Feb 22, 2009 - Slumdog Millionaire wins best picture and best cinematography at the 81st Academy Awards. The first movie shot completely digital, with no film used, to be so honored.
Feb 23, 1935- Walt Disney’s Mickey & Donald cartoon "The Band Concert" is released. This was the first color Mickey Mouse cartoon.

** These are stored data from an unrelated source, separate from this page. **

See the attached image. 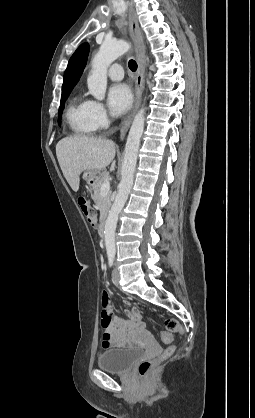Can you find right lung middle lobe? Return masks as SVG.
Here are the masks:
<instances>
[{
    "instance_id": "dd1d6c3e",
    "label": "right lung middle lobe",
    "mask_w": 255,
    "mask_h": 418,
    "mask_svg": "<svg viewBox=\"0 0 255 418\" xmlns=\"http://www.w3.org/2000/svg\"><path fill=\"white\" fill-rule=\"evenodd\" d=\"M70 92H71V89L62 92L61 103H60V108H59V112H58V124L59 125H61V115H62V111L64 109V102L66 101Z\"/></svg>"
}]
</instances>
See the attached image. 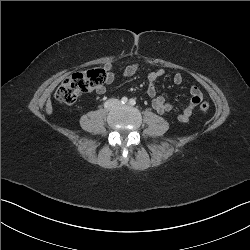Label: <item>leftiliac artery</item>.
<instances>
[{
	"label": "left iliac artery",
	"instance_id": "left-iliac-artery-1",
	"mask_svg": "<svg viewBox=\"0 0 250 250\" xmlns=\"http://www.w3.org/2000/svg\"><path fill=\"white\" fill-rule=\"evenodd\" d=\"M129 104H130V105H135V104H136L135 99H130V100H129Z\"/></svg>",
	"mask_w": 250,
	"mask_h": 250
}]
</instances>
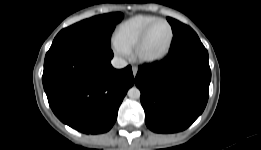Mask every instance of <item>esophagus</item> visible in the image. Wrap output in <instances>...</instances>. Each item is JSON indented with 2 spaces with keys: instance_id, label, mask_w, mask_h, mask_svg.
<instances>
[{
  "instance_id": "1",
  "label": "esophagus",
  "mask_w": 261,
  "mask_h": 150,
  "mask_svg": "<svg viewBox=\"0 0 261 150\" xmlns=\"http://www.w3.org/2000/svg\"><path fill=\"white\" fill-rule=\"evenodd\" d=\"M137 72H138V68L136 66H133L132 67V73H133L134 77L137 75Z\"/></svg>"
}]
</instances>
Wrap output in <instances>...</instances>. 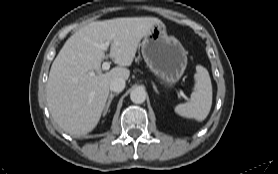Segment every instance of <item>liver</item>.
Here are the masks:
<instances>
[{"label": "liver", "instance_id": "1", "mask_svg": "<svg viewBox=\"0 0 278 174\" xmlns=\"http://www.w3.org/2000/svg\"><path fill=\"white\" fill-rule=\"evenodd\" d=\"M156 17H122L91 22L75 32L52 63L46 86L47 105L56 123L73 135H85L98 124L115 78L127 80L141 39ZM117 67L101 72L105 50ZM95 71L94 76L89 72Z\"/></svg>", "mask_w": 278, "mask_h": 174}]
</instances>
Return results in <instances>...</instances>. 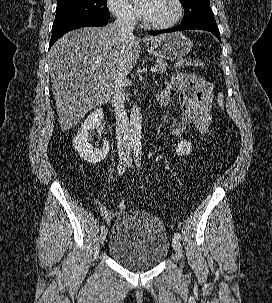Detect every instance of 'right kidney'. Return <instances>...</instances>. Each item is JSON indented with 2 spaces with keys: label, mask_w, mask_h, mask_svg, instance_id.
Masks as SVG:
<instances>
[{
  "label": "right kidney",
  "mask_w": 272,
  "mask_h": 303,
  "mask_svg": "<svg viewBox=\"0 0 272 303\" xmlns=\"http://www.w3.org/2000/svg\"><path fill=\"white\" fill-rule=\"evenodd\" d=\"M104 121V114L101 108L95 109L81 125L73 139V147L78 152L79 156L88 163L96 164L101 162L108 154L110 144L108 140H103L102 146L94 149L92 144L89 143V135L96 129H101Z\"/></svg>",
  "instance_id": "right-kidney-1"
}]
</instances>
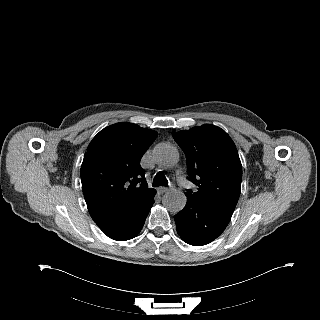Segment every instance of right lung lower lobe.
<instances>
[{
	"label": "right lung lower lobe",
	"instance_id": "right-lung-lower-lobe-1",
	"mask_svg": "<svg viewBox=\"0 0 320 320\" xmlns=\"http://www.w3.org/2000/svg\"><path fill=\"white\" fill-rule=\"evenodd\" d=\"M154 204V197L144 206L120 217L96 223L111 239L125 241L134 238L142 229Z\"/></svg>",
	"mask_w": 320,
	"mask_h": 320
}]
</instances>
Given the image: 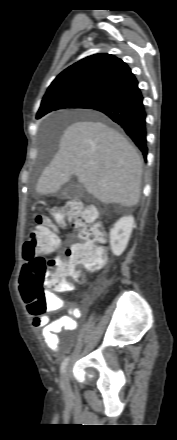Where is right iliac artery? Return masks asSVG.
I'll return each instance as SVG.
<instances>
[{
    "mask_svg": "<svg viewBox=\"0 0 177 440\" xmlns=\"http://www.w3.org/2000/svg\"><path fill=\"white\" fill-rule=\"evenodd\" d=\"M68 362H69V357H66V358L63 360V362H62V364H61V367H60V372H61V374L64 373L65 368H66ZM61 385H62V387H64L63 381H61Z\"/></svg>",
    "mask_w": 177,
    "mask_h": 440,
    "instance_id": "obj_1",
    "label": "right iliac artery"
}]
</instances>
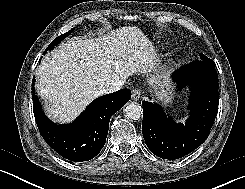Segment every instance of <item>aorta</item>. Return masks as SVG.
Returning a JSON list of instances; mask_svg holds the SVG:
<instances>
[{"label":"aorta","mask_w":245,"mask_h":189,"mask_svg":"<svg viewBox=\"0 0 245 189\" xmlns=\"http://www.w3.org/2000/svg\"><path fill=\"white\" fill-rule=\"evenodd\" d=\"M124 113L128 119L137 121L141 118L143 111L139 104L132 102L126 105Z\"/></svg>","instance_id":"obj_1"}]
</instances>
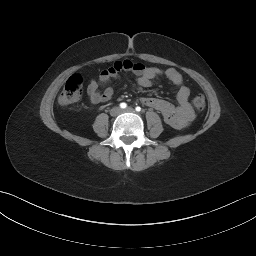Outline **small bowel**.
Listing matches in <instances>:
<instances>
[{"label":"small bowel","instance_id":"1","mask_svg":"<svg viewBox=\"0 0 256 256\" xmlns=\"http://www.w3.org/2000/svg\"><path fill=\"white\" fill-rule=\"evenodd\" d=\"M122 71L134 73L137 76V85L142 88L151 86L155 78L164 75L178 87L176 95L178 105L155 97H142L141 102L145 106L158 111L166 124L175 129H182L193 120L194 113L188 102L190 90L184 85L182 75L175 68L162 70L158 67L146 66L141 62L117 61L112 66L103 69L99 74L98 80L89 82L87 86L89 100L93 104L109 101L114 94L113 88L106 87L103 91H100V87L107 84L111 79H116Z\"/></svg>","mask_w":256,"mask_h":256}]
</instances>
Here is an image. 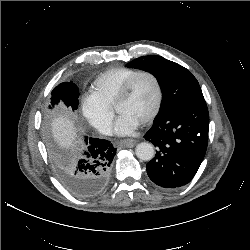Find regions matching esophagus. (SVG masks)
<instances>
[{
    "label": "esophagus",
    "instance_id": "esophagus-1",
    "mask_svg": "<svg viewBox=\"0 0 250 250\" xmlns=\"http://www.w3.org/2000/svg\"><path fill=\"white\" fill-rule=\"evenodd\" d=\"M136 143L137 141L134 139H125L119 142V144L126 146V147H133Z\"/></svg>",
    "mask_w": 250,
    "mask_h": 250
}]
</instances>
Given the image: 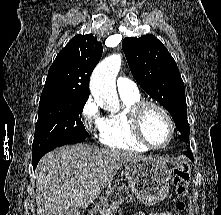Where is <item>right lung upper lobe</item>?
Here are the masks:
<instances>
[{"label":"right lung upper lobe","mask_w":221,"mask_h":215,"mask_svg":"<svg viewBox=\"0 0 221 215\" xmlns=\"http://www.w3.org/2000/svg\"><path fill=\"white\" fill-rule=\"evenodd\" d=\"M102 50L101 42L91 34L73 37L51 65L40 103L54 99H88L90 76Z\"/></svg>","instance_id":"obj_1"}]
</instances>
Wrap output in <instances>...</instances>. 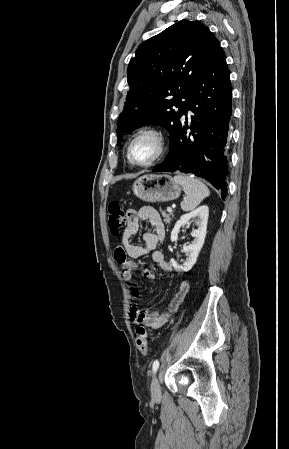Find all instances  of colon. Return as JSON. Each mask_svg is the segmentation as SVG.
Wrapping results in <instances>:
<instances>
[{
  "mask_svg": "<svg viewBox=\"0 0 289 449\" xmlns=\"http://www.w3.org/2000/svg\"><path fill=\"white\" fill-rule=\"evenodd\" d=\"M126 217L121 208V205L117 201H113L108 207V225L110 232L113 235H118L123 226L125 225ZM136 346L138 351L142 355L148 353V332L146 328L139 325L136 329Z\"/></svg>",
  "mask_w": 289,
  "mask_h": 449,
  "instance_id": "1",
  "label": "colon"
}]
</instances>
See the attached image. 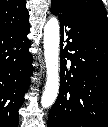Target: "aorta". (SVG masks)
<instances>
[{
  "mask_svg": "<svg viewBox=\"0 0 108 127\" xmlns=\"http://www.w3.org/2000/svg\"><path fill=\"white\" fill-rule=\"evenodd\" d=\"M59 43V21L56 17H51L44 27V57L47 69L45 90L41 98V106L44 108L53 105L59 91Z\"/></svg>",
  "mask_w": 108,
  "mask_h": 127,
  "instance_id": "obj_1",
  "label": "aorta"
}]
</instances>
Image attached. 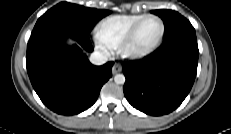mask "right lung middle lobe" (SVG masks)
Here are the masks:
<instances>
[{
    "label": "right lung middle lobe",
    "instance_id": "1",
    "mask_svg": "<svg viewBox=\"0 0 231 134\" xmlns=\"http://www.w3.org/2000/svg\"><path fill=\"white\" fill-rule=\"evenodd\" d=\"M110 13L107 10L91 9L68 2H61L43 14L36 22L33 30L57 23L72 26L89 34L93 26Z\"/></svg>",
    "mask_w": 231,
    "mask_h": 134
}]
</instances>
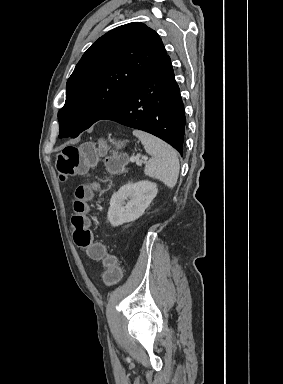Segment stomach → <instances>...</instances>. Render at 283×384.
Segmentation results:
<instances>
[{
  "label": "stomach",
  "instance_id": "0dacf381",
  "mask_svg": "<svg viewBox=\"0 0 283 384\" xmlns=\"http://www.w3.org/2000/svg\"><path fill=\"white\" fill-rule=\"evenodd\" d=\"M113 144H116V146H118V148H122V146H123V142H113Z\"/></svg>",
  "mask_w": 283,
  "mask_h": 384
}]
</instances>
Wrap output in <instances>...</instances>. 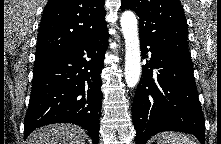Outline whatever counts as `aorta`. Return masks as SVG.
<instances>
[{
  "mask_svg": "<svg viewBox=\"0 0 221 144\" xmlns=\"http://www.w3.org/2000/svg\"><path fill=\"white\" fill-rule=\"evenodd\" d=\"M121 31L125 39V80L128 87L137 85L141 75V54L137 19L133 12L121 16Z\"/></svg>",
  "mask_w": 221,
  "mask_h": 144,
  "instance_id": "aorta-1",
  "label": "aorta"
}]
</instances>
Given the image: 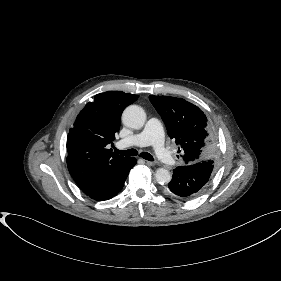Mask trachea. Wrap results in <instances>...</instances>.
<instances>
[{"label": "trachea", "mask_w": 281, "mask_h": 281, "mask_svg": "<svg viewBox=\"0 0 281 281\" xmlns=\"http://www.w3.org/2000/svg\"><path fill=\"white\" fill-rule=\"evenodd\" d=\"M114 150L116 153L123 155V156H136L138 154L137 150H135V149H129V150L122 151V150H118V149L114 148ZM139 156H141L142 158H144L148 161L154 160L152 155L148 152H142V153H140Z\"/></svg>", "instance_id": "trachea-1"}]
</instances>
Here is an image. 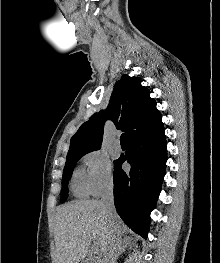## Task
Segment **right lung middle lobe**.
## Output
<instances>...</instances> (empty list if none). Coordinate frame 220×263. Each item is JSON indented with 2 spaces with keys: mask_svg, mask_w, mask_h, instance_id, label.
Segmentation results:
<instances>
[{
  "mask_svg": "<svg viewBox=\"0 0 220 263\" xmlns=\"http://www.w3.org/2000/svg\"><path fill=\"white\" fill-rule=\"evenodd\" d=\"M89 152H80V153H71L67 154L66 164L63 171L62 177V193H61V202H64L67 199L68 193V182L72 175L73 169L79 159Z\"/></svg>",
  "mask_w": 220,
  "mask_h": 263,
  "instance_id": "obj_1",
  "label": "right lung middle lobe"
}]
</instances>
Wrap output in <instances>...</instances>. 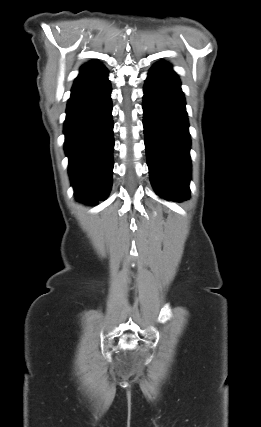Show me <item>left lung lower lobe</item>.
<instances>
[{"instance_id": "1", "label": "left lung lower lobe", "mask_w": 261, "mask_h": 427, "mask_svg": "<svg viewBox=\"0 0 261 427\" xmlns=\"http://www.w3.org/2000/svg\"><path fill=\"white\" fill-rule=\"evenodd\" d=\"M179 78L166 62L152 66L144 86L143 126L155 192L171 201L189 198L190 134Z\"/></svg>"}]
</instances>
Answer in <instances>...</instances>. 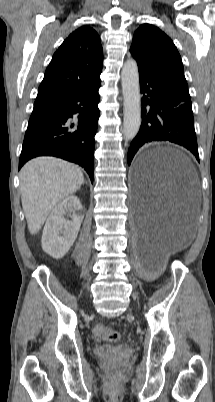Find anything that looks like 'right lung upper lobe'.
I'll return each mask as SVG.
<instances>
[{
	"instance_id": "cb5924a9",
	"label": "right lung upper lobe",
	"mask_w": 215,
	"mask_h": 402,
	"mask_svg": "<svg viewBox=\"0 0 215 402\" xmlns=\"http://www.w3.org/2000/svg\"><path fill=\"white\" fill-rule=\"evenodd\" d=\"M103 49L94 29L75 30L54 53L41 82L35 103H55L100 77Z\"/></svg>"
}]
</instances>
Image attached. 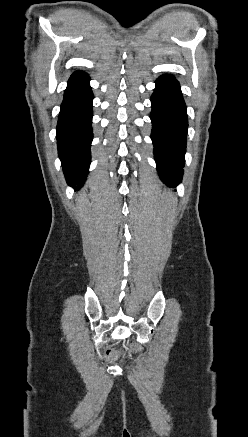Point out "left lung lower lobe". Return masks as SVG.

Feb 25, 1932 - TOONTOWN SCANDALS. Former Australian prizefighter Pat Sullivan was the producer of the Felix the Cat cartoons, the first true animation star. Although animator Otto Mesmer actually created him, Sullivan's name is the only one on the titles. Felix was one of the top film stars of the 1920s. Lindbergh supposedly had a Felix doll with him in the Spirit of St. Louis and his body shape was the prototype of Mickey Mouse and dozens of other characters. While Mesmer quietly drew pictures, Sullivan lived the fast life of a roaring twenties celebrity. Mrs. Marjorie Sullivan had been having an affair with her chauffeur. After a nasty scene when husband confronted wife and the chauffeur fled, Mrs. Sullivan mysteriously fell out of her window to her death. The scandal was front page news and Sullivan never got over it. He drank himself to death, which during Prohibition wasn’t an easy thing to do. Sullivan's death and his failure to get Felix into sound cartoons doomed his studio. Otto Mesmer went on to animate the first Broadway light signs but did not receive any recognition for his contributions to animation until he was re-introduced to the public at a Bob Clampett night at the Museum of Modern Art in 1975.
Feb 26, 1991- At a meeting in Switzerland, Tim Berners-Lee introduces the first Web Browser.
Feb 27, 1991 - The Mitchell Brothers were tops in the pornography business, producing blockbusters like Behind the Green Door and running the O’ Farrell Theater in San Francisco. This day after doing a lot of drugs, Jim Mitchell shot his brother Arnie to death with a rifle. The Mitchell Brothers Court case marked the first use of 3D computer animation as a scenario tool.
Feb 28, 1953-Chuck Jones’s short cartoon “Duck-Amuck” debuts - called by Steven Speilberg the Citizen Kane of Animation.
February Birthdays: George Pal, Nathan Lane, Thurl Ravenscroft, H.R. Giger, Marty Sklar, Frank Frazetta, Seth Green, Matt Groening, Faith Hubley, Gahan Wilson, Paul Terry, Simon Pegg, Joe Oriolo, Edward Gorey, Tex Avery, Mister Magoo.